• _RECORDED DATA_
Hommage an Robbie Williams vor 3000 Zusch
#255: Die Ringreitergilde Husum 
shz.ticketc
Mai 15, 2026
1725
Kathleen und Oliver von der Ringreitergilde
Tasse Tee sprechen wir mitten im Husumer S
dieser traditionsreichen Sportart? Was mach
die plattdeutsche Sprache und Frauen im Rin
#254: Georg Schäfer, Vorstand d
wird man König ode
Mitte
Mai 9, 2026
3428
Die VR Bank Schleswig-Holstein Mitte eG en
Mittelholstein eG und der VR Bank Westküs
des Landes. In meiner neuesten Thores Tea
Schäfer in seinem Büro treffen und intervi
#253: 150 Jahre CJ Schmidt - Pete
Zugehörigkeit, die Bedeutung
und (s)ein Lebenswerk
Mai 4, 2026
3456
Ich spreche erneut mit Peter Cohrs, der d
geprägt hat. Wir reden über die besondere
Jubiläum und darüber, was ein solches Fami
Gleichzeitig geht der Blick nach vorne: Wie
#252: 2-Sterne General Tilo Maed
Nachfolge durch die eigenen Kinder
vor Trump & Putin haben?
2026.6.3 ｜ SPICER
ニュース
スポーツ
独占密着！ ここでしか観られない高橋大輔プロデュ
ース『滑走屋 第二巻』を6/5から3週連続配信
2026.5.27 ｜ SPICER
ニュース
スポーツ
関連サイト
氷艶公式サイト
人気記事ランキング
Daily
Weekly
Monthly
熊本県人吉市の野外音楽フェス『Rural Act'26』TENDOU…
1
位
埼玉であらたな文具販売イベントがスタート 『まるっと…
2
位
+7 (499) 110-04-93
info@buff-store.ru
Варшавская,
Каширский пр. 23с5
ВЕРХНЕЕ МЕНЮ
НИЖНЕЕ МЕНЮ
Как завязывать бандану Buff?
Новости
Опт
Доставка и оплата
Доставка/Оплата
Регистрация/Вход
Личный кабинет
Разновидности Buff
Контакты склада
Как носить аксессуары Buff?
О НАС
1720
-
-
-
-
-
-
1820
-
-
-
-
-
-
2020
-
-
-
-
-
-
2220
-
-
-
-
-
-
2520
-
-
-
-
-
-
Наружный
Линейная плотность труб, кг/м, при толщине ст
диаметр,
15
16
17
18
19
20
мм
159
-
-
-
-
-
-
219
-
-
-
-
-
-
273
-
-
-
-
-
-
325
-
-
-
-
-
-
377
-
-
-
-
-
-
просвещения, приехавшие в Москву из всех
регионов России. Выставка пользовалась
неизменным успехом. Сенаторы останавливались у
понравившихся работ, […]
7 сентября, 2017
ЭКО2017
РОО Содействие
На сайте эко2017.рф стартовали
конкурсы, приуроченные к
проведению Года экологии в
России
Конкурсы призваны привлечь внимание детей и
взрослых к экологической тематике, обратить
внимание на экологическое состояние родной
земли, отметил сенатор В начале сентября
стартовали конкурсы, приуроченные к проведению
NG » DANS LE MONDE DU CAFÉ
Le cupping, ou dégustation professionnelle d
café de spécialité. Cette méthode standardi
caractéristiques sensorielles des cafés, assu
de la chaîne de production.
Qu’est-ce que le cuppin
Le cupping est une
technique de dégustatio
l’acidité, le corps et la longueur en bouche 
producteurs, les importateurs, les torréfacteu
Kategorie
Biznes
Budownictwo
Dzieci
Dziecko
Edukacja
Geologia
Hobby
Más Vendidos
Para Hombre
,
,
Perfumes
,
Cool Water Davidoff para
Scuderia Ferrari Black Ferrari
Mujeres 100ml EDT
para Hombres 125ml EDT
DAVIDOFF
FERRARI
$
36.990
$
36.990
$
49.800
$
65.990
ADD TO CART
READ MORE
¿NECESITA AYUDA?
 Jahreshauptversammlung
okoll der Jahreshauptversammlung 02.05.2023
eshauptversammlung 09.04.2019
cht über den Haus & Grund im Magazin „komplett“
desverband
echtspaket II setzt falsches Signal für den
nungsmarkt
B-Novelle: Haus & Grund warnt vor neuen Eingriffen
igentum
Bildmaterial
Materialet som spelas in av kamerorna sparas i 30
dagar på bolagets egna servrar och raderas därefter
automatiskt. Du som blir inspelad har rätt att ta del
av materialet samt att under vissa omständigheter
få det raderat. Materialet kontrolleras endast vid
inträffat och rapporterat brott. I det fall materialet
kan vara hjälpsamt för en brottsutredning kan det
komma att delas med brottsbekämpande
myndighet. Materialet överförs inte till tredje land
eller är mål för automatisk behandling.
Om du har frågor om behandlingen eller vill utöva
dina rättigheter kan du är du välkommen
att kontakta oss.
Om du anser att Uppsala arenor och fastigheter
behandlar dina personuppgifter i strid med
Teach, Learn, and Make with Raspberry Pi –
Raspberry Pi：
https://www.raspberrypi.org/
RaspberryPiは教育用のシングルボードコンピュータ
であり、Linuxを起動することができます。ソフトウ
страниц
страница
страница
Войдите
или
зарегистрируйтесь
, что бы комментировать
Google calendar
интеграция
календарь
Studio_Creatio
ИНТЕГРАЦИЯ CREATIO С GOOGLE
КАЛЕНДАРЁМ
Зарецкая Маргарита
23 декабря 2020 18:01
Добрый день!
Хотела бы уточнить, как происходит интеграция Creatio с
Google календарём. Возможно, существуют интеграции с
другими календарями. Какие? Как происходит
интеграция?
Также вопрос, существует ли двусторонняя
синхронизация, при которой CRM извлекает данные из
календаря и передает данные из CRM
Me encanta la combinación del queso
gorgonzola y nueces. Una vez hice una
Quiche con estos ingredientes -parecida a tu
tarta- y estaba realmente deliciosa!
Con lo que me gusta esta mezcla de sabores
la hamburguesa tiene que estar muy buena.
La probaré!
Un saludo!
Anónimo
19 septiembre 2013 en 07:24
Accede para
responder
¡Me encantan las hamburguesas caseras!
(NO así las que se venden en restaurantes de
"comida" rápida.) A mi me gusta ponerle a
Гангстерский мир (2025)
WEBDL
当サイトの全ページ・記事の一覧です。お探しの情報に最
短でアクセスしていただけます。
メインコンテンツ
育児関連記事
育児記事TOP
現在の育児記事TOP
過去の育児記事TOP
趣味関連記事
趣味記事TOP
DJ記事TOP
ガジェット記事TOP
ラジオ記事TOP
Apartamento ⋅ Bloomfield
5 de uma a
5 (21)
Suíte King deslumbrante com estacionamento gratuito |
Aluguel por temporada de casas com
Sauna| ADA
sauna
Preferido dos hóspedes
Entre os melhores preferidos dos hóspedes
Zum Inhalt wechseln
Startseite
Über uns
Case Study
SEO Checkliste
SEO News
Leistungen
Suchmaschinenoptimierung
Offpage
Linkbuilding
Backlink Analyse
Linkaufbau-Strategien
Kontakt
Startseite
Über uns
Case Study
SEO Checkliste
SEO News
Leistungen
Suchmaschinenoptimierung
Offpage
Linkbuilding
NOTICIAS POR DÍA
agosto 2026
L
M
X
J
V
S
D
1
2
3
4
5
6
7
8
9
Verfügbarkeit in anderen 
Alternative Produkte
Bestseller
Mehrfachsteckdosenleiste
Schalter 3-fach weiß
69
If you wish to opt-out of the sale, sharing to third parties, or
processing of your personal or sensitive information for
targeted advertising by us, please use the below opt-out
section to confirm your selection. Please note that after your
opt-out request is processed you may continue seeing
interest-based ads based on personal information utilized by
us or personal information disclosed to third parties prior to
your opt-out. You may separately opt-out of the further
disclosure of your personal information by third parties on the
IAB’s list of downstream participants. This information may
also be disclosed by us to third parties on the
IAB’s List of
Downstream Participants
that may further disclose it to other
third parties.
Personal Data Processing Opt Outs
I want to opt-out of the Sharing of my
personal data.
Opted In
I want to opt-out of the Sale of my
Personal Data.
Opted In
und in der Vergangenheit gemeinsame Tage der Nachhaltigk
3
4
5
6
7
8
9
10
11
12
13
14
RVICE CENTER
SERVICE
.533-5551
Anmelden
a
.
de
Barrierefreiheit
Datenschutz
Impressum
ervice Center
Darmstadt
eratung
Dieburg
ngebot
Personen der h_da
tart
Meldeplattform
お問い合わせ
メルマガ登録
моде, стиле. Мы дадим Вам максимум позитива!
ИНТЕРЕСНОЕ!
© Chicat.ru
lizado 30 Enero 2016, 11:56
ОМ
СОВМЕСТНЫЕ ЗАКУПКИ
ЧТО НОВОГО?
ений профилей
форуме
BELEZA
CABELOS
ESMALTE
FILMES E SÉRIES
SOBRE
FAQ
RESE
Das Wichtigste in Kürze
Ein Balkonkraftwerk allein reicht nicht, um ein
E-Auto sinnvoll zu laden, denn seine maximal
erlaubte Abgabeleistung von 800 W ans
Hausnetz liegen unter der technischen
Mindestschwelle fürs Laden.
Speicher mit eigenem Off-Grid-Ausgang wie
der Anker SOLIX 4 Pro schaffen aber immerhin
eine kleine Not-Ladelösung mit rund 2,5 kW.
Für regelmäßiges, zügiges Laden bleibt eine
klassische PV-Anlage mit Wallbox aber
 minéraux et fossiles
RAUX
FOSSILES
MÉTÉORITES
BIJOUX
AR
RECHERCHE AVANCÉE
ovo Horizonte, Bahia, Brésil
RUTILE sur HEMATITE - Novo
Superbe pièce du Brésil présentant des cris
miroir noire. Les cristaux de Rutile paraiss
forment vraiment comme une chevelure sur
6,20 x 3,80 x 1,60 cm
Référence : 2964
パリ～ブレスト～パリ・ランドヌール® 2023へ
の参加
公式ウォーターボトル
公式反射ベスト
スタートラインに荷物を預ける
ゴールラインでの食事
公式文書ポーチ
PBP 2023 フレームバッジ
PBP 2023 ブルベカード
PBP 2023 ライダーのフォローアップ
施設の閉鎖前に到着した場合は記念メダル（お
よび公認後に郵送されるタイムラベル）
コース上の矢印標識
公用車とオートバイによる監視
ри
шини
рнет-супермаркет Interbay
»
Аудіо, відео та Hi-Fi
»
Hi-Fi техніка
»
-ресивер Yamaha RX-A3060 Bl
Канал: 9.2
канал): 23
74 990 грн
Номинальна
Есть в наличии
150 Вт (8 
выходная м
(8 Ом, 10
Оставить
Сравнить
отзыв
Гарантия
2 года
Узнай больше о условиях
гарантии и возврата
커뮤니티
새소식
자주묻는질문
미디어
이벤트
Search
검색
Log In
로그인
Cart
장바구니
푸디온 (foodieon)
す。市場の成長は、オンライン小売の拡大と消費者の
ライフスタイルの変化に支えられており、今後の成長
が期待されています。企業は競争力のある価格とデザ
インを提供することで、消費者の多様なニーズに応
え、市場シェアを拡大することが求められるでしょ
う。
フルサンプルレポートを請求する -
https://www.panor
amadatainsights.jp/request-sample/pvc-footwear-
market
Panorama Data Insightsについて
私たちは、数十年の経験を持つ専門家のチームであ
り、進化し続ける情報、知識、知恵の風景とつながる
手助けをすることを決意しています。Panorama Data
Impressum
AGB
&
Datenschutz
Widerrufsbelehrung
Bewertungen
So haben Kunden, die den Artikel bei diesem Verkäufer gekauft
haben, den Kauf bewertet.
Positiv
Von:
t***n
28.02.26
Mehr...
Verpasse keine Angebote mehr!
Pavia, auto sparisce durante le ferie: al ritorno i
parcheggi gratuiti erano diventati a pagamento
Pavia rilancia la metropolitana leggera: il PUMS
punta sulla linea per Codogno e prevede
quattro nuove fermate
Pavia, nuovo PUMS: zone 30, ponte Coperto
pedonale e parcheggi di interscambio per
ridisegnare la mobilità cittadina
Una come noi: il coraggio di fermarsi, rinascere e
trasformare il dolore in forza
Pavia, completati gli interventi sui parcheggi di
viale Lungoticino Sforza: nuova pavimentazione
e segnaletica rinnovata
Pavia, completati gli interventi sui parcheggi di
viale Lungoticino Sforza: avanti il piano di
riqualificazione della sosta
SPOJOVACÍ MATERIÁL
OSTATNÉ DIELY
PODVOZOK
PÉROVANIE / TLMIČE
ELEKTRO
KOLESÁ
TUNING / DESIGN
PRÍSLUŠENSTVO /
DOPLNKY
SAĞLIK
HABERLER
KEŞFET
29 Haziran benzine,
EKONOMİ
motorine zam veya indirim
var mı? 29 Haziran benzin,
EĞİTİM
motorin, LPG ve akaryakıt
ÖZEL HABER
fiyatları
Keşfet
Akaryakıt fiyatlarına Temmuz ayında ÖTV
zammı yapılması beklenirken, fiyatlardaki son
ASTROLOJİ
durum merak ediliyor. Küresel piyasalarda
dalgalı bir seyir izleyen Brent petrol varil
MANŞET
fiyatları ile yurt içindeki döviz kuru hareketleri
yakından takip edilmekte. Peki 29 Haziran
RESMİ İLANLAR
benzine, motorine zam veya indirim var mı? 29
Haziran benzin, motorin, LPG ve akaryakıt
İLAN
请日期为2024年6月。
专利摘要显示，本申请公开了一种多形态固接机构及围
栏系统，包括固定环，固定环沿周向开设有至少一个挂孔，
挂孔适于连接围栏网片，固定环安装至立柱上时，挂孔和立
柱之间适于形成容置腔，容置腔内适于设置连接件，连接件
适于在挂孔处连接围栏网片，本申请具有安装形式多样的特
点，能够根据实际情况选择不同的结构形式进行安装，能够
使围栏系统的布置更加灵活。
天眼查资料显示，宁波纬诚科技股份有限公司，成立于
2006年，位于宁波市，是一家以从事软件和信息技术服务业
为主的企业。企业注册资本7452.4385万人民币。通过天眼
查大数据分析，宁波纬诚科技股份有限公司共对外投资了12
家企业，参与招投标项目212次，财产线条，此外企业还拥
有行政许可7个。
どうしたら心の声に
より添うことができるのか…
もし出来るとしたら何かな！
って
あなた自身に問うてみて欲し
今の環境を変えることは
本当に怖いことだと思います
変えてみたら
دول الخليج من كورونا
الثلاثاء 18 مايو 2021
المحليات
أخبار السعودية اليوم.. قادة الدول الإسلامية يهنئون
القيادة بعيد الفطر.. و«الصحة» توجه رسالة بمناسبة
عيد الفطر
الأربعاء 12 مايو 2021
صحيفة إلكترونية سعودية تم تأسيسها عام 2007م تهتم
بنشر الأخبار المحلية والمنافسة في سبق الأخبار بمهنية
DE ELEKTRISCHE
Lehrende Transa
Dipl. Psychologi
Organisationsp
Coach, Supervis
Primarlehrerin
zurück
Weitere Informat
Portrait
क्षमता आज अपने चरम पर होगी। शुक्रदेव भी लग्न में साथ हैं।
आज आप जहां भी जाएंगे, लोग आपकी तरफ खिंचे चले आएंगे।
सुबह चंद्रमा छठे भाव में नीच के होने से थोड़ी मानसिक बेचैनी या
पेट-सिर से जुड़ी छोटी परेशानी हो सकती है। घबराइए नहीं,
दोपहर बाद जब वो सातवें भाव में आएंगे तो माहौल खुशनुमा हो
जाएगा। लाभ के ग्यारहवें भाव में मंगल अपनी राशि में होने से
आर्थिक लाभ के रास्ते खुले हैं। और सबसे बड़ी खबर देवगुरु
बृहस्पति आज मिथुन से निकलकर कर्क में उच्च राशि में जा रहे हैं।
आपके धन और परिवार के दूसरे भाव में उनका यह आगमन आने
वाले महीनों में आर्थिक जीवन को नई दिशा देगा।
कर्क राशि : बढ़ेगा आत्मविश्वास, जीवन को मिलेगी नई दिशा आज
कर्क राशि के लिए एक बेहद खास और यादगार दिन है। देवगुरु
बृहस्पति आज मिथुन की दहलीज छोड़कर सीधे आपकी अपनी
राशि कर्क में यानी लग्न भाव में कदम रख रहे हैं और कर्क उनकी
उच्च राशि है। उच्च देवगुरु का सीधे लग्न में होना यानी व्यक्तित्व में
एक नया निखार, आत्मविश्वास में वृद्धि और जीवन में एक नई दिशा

• _TASK DESCRIPTION_
Restate the entries above word for word, beginning with their first line and ending with the line holding "Nachfolge durch die eigenen Kinder"; omit everything else.

• _RESULT FOR THIS EXERCISE_
Hommage an Robbie Williams vor 3000 Zusch
#255: Die Ringreitergilde Husum 
shz.ticketc
Mai 15, 2026
1725
Kathleen und Oliver von der Ringreitergilde
Tasse Tee sprechen wir mitten im Husumer S
dieser traditionsreichen Sportart? Was mach
die plattdeutsche Sprache und Frauen im Rin
#254: Georg Schäfer, Vorstand d
wird man König ode
Mitte
Mai 9, 2026
3428
Die VR Bank Schleswig-Holstein Mitte eG en
Mittelholstein eG und der VR Bank Westküs
des Landes. In meiner neuesten Thores Tea
Schäfer in seinem Büro treffen und intervi
#253: 150 Jahre CJ Schmidt - Pete
Zugehörigkeit, die Bedeutung
und (s)ein Lebenswerk
Mai 4, 2026
3456
Ich spreche erneut mit Peter Cohrs, der d
geprägt hat. Wir reden über die besondere
Jubiläum und darüber, was ein solches Fami
Gleichzeitig geht der Blick nach vorne: Wie
#252: 2-Sterne General Tilo Maed
Nachfolge durch die eigenen Kinder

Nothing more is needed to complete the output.